_What is expected_. Would you transcribe the listing that follows, character for character, and omit its images?

_Supplied data_.
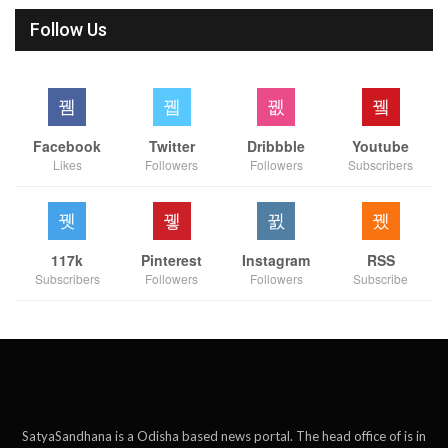
Follow Us
Facebook
Twitter
Dribbble
Youtube
Likes
Followers
Followers
Subscribers
117k
Pinterest
Instagram
RSS
Subscribers
Followers
Followers
Subscribe
SatyaSandhana is a Odisha based news portal. The head office of is in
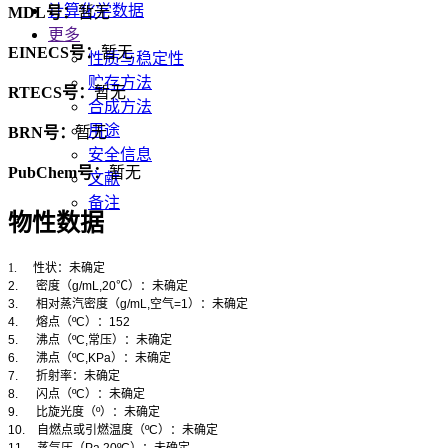
计算化学数据
MDL号：
暂无
更多
EINECS号：
暂无
性质与稳定性
贮存方法
RTECS号：
暂无
合成方法
用途
BRN号：
暂无
安全信息
PubChem号：
暂无
文献
备注
物性数据
1.
性状：未确定
2.
密度（
g/mL,20
℃
）：未确定
3.
相对蒸汽密度（
g/mL,
空气
=1
）：未确定
4.
熔点（
ºC
）：
152
5.
沸点（
ºC,
常压）：未确定
6.
沸点（
ºC,KPa
）：未确定
7.
折射率：未确定
8.
闪点（
ºC
）：未确定
9.
比旋光度（
º
）：未确定
10.
自燃点或引燃温度（
ºC
）：未确定
11.
蒸气压（
Pa,20ºC
）：未确定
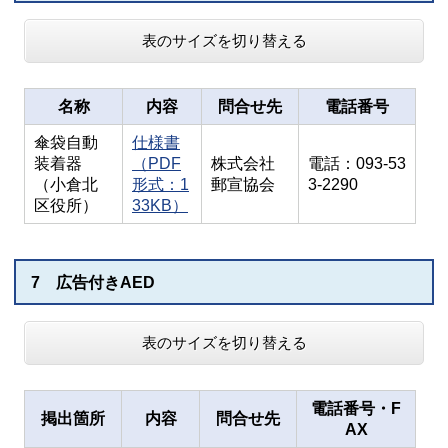
表のサイズを切り替える
名称
内容
問合せ先
電話番号
傘袋自動
仕様書
装着器
（PDF
株式会社
電話：093-53
（小倉北
形式：1
郵宣協会
3-2290
区役所）
33KB）
7 広告付きAED
表のサイズを切り替える
電話番号・F
掲出箇所
内容
問合せ先
AX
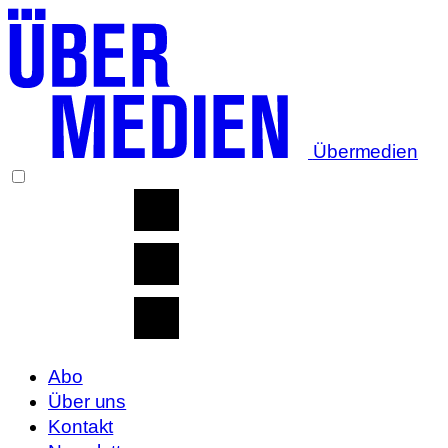
Übermedien
Abo
Über uns
Kontakt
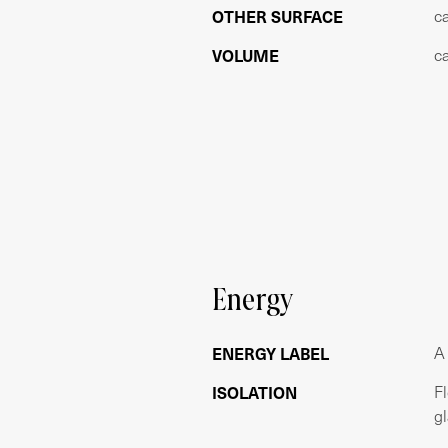
OTHER SURFACE
c
- TOP locatie
- Volle eigendom, geen erfpacht
VOLUME
c
- Gerenoveerd in 2020
- 2 slaapkamers
- Energielabel A
- Dubbel glas HR++
- In de koopakte zal een niet-zelf b
- Oplevering kan snel.
Voorbehoud:
Deze informatie is met de nodige zorg
aansprakelijkheid aanvaard voor enige 
Energy
wel de gevolgen daarvan. Alle opgegeve
heeft zijn/haar eigen onderzoek plicht 
zijn. Met betrekking tot deze woning i
ENERGY LABEL
A
toepassing zijn de NVM-voorwaarden.
ISOLATION
Fl
g
**ENGLISH VERSION***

_Solution to this problem_.
Follow Us
Facebook
Twitter
Dribbble
Youtube
Likes
Followers
Followers
Subscribers
117k
Pinterest
Instagram
RSS
Subscribers
Followers
Followers
Subscribe
SatyaSandhana is a Odisha based news portal. The head office of is in
计算化学数据
MDL号：
暂无
更多
EINECS号：
暂无
性质与稳定性
贮存方法
RTECS号：
暂无
合成方法
用途
BRN号：
暂无
安全信息
PubChem号：
暂无
文献
备注
物性数据
1.
性状：未确定
2.
密度（
g/mL,20
℃
）：未确定
3.
相对蒸汽密度（
g/mL,
空气
=1
）：未确定
4.
熔点（
ºC
）：
152
5.
沸点（
ºC,
常压）：未确定
6.
沸点（
ºC,KPa
）：未确定
7.
折射率：未确定
8.
闪点（
ºC
）：未确定
9.
比旋光度（
º
）：未确定
10.
自燃点或引燃温度（
ºC
）：未确定
11.
蒸气压（
Pa,20ºC
）：未确定
表のサイズを切り替える
名称
内容
問合せ先
電話番号
傘袋自動
仕様書
装着器
（PDF
株式会社
電話：093-53
（小倉北
形式：1
郵宣協会
3-2290
区役所）
33KB）
7 広告付きAED
表のサイズを切り替える
電話番号・F
掲出箇所
内容
問合せ先
AX
Übermedien
Abo
Über uns
Kontakt
OTHER SURFACE
c
- TOP locatie
- Volle eigendom, geen erfpacht
VOLUME
c
- Gerenoveerd in 2020
- 2 slaapkamers
- Energielabel A
- Dubbel glas HR++
- In de koopakte zal een niet-zelf b
- Oplevering kan snel.
Voorbehoud:
Deze informatie is met de nodige zorg
aansprakelijkheid aanvaard voor enige 
Energy
wel de gevolgen daarvan. Alle opgegeve
heeft zijn/haar eigen onderzoek plicht 
zijn. Met betrekking tot deze woning i
ENERGY LABEL
A
toepassing zijn de NVM-voorwaarden.
ISOLATION
Fl
g
**ENGLISH VERSION***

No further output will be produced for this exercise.